If there is a feeling that GHC wants to use a new chatting platform, by all means we should try it out. I just don't think that the unfortunate situation with free-node is a good reason to drop IRC entirely. Despite its flows, I think it has served our community well, and while it may look "old" to "young" users it does have the benefit of being pretty stable, unlike the myriad of chatting services that seem to be popping up all the time.
-Iavor
On Fri, May 21, 2021 at 10:41 AM Ben Gamari
wrote: Iavor Diatchki
writes: Hello,
I am not a heavy IRC user, but I'd say it makes most sense to just use Libera. It is essentially the same people that were running free-node running pretty much the exact same service, and I believe they are trying to make it extra easy to just switch, so this should be the least effort transition.
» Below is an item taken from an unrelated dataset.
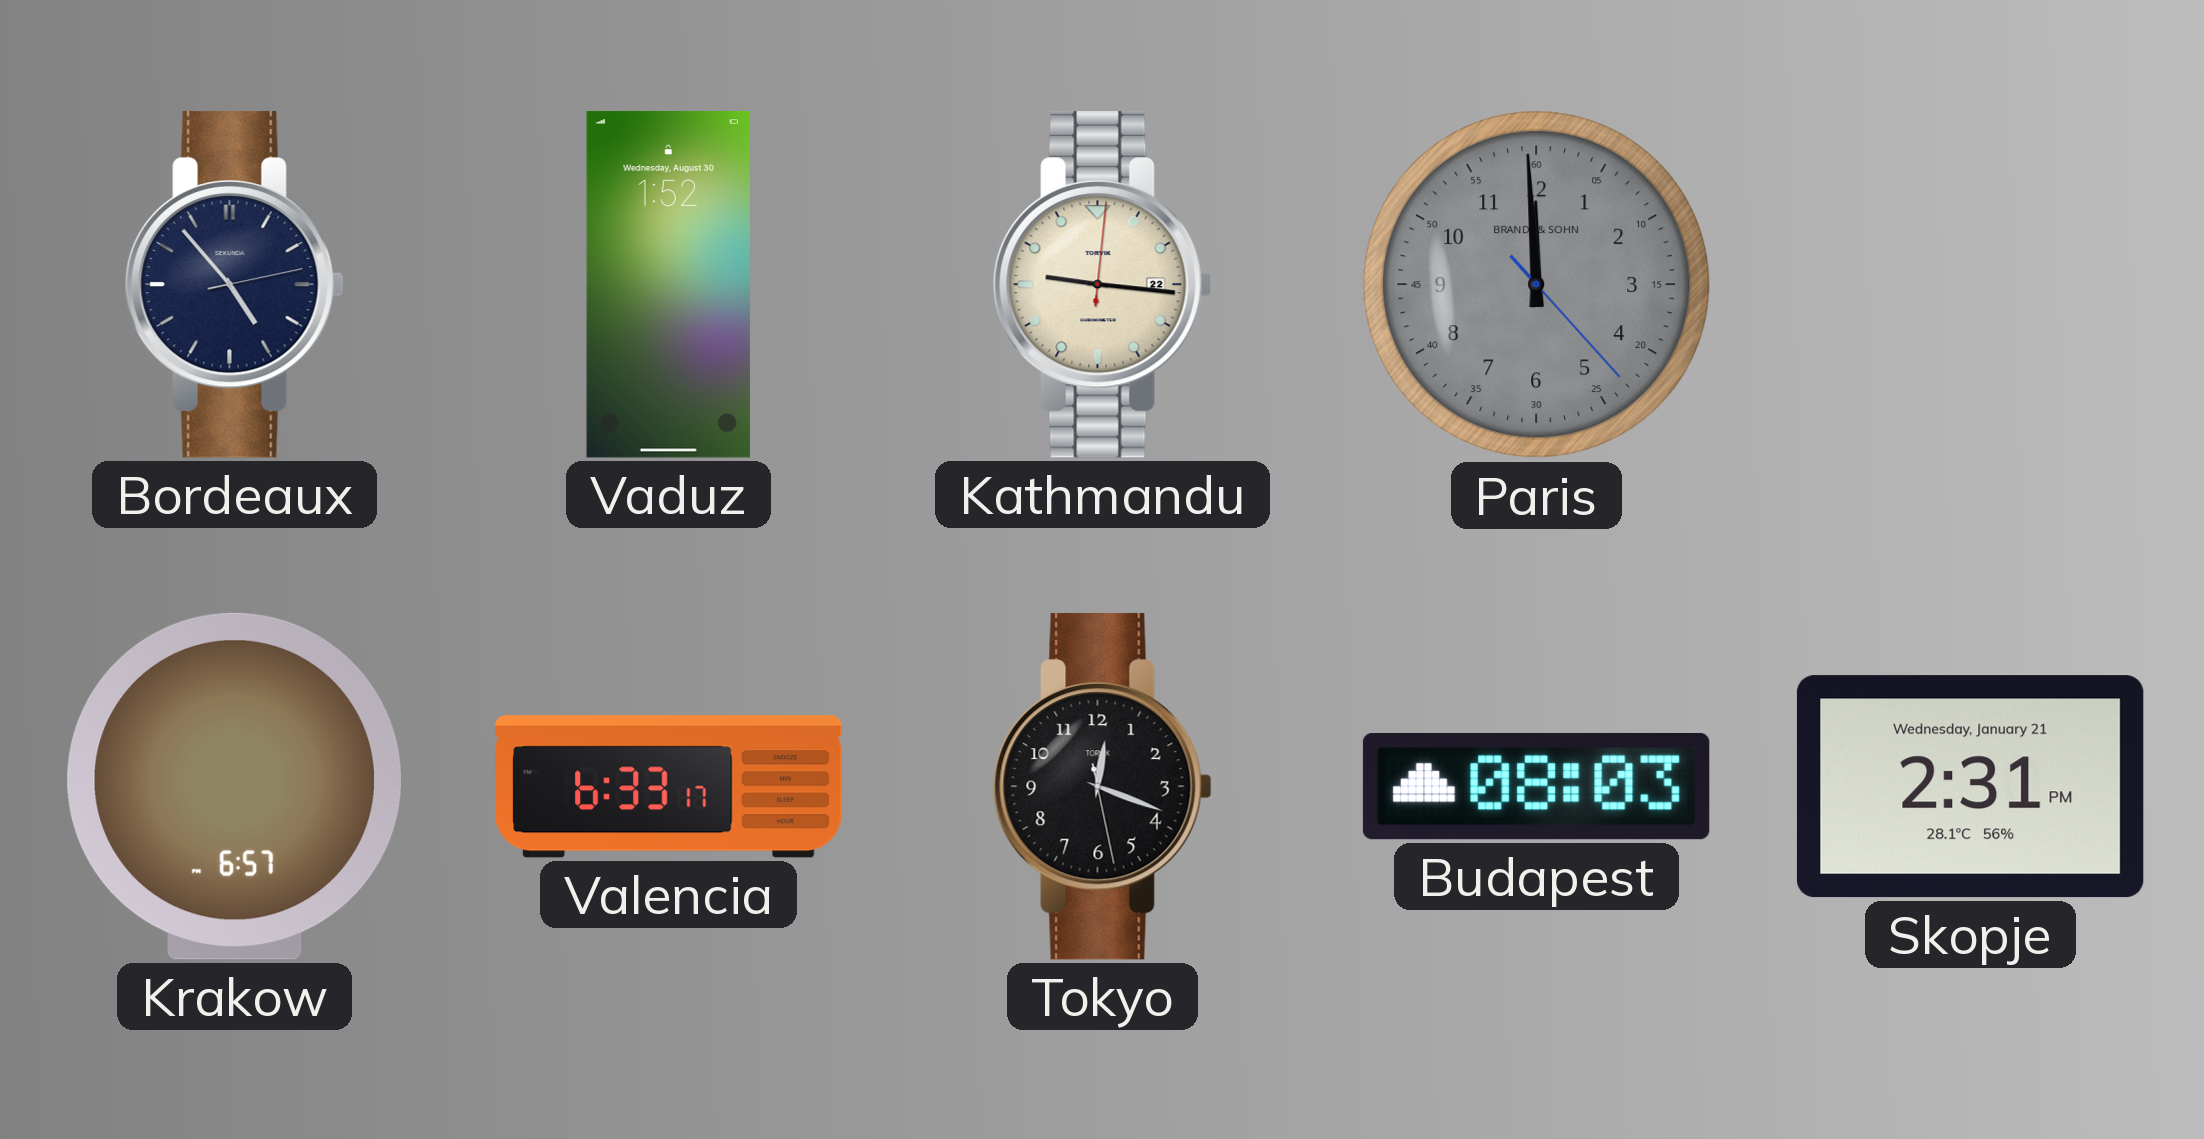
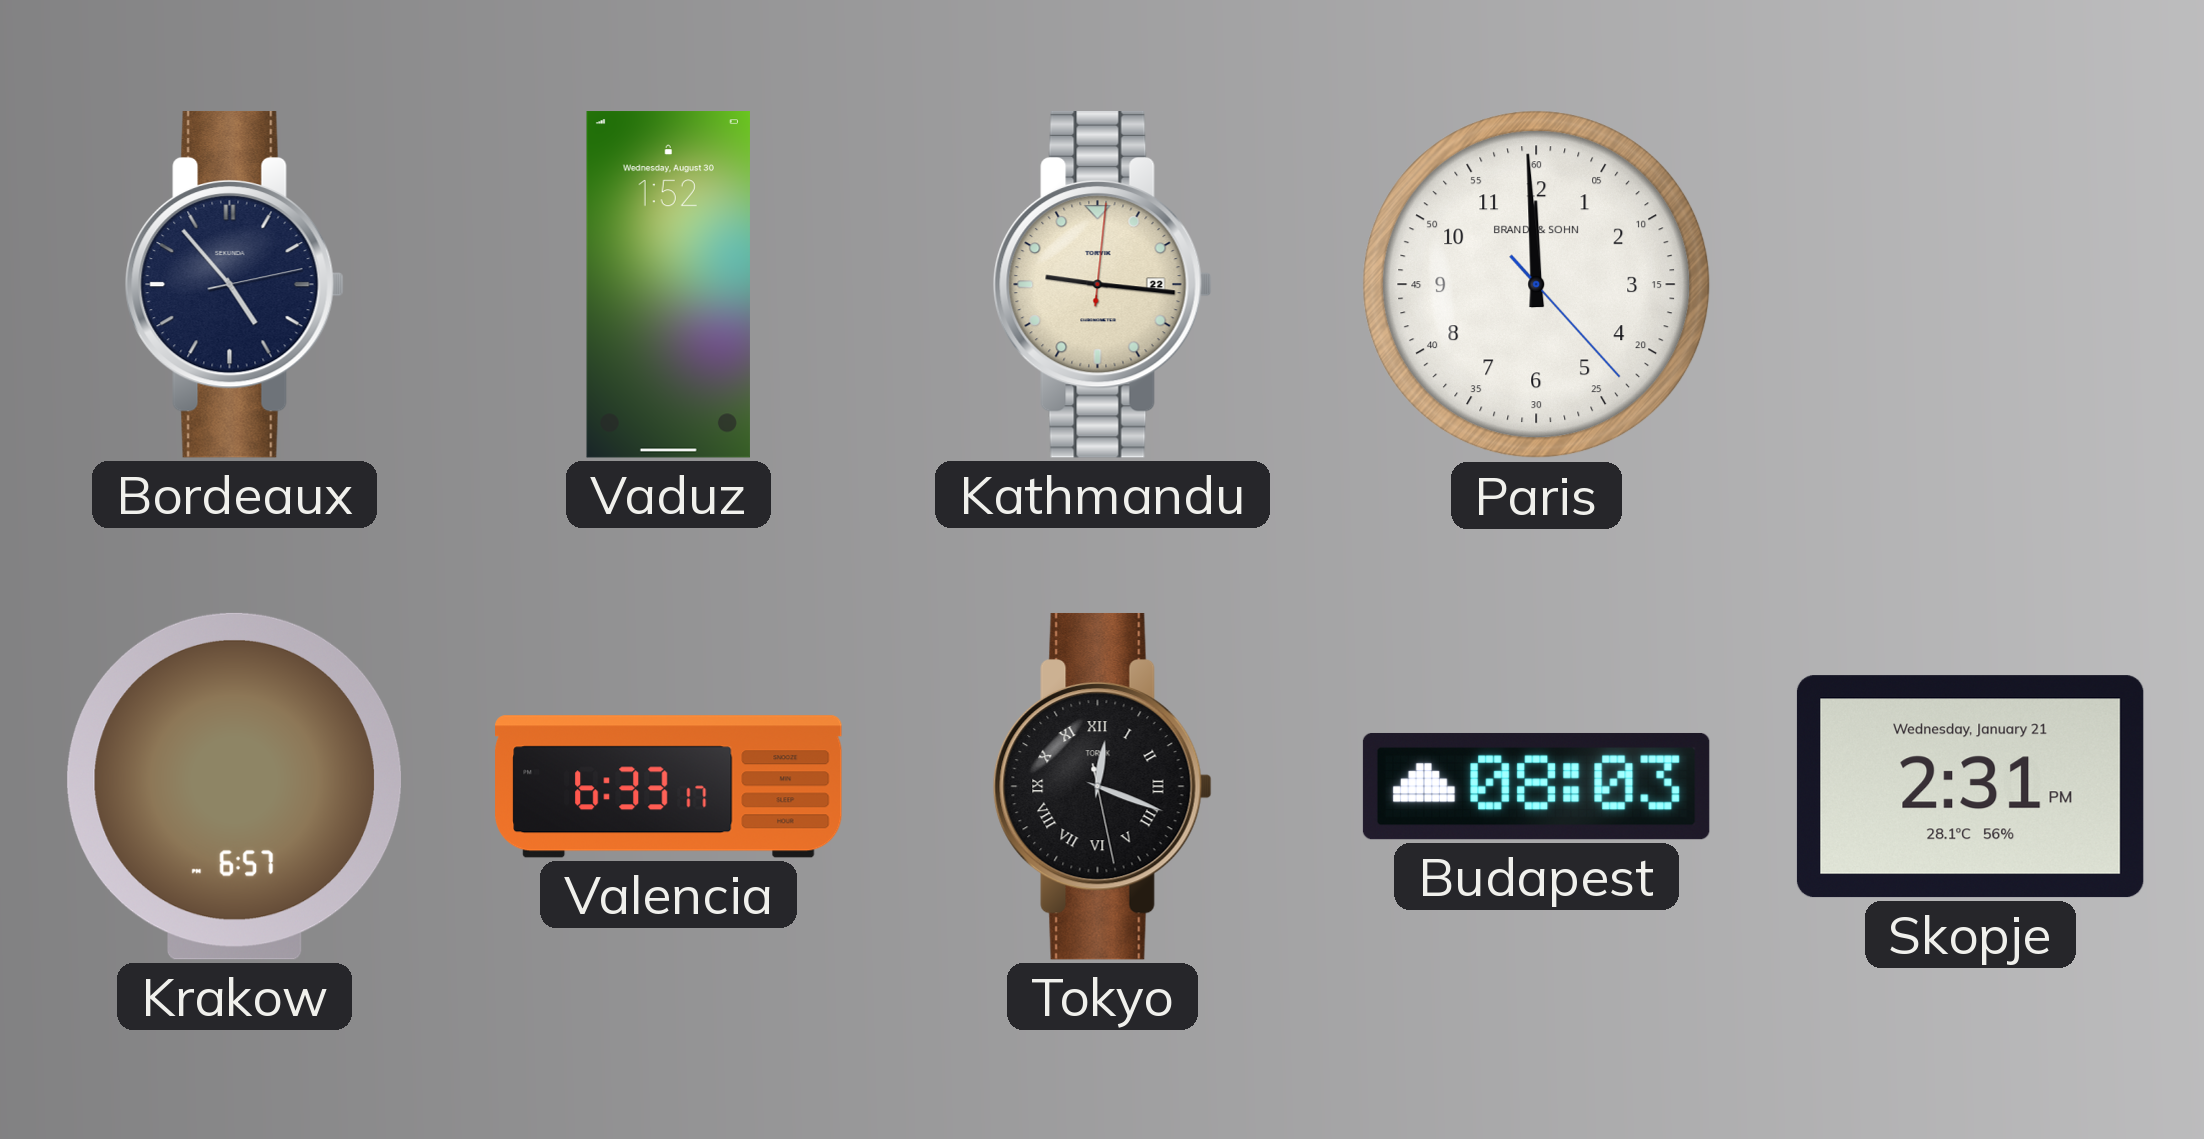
Paris dial: grey -> white
Tokyo numerals: Arabic -> Roman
I believe IRC has served the GHC community quite well so far, and there is a reddit post by Ed Kmett that the normal Haskell channels have already been transitioned over, so I think it makes sense for GHC to stick with the rest of the Haskell community.
The problem is that, in order to grow (or even merely not to shrink), the community also needs to adapt to the preferences of younger users.
The fact of the matter is the younger users tend to be, at best, unfamiliar with IRC. In the worst case, the need to leave a browser/sign up for a new account means that they simply won't participate. Of the new contributors I have had approach me in the past year, less than half have had any familiarity with IRC.
Matrix has the advantage of being accessible to "web-native" community members while being open enough to (at least in principle) allow community members who are accustomed to IRC to continue to participate via a bridge.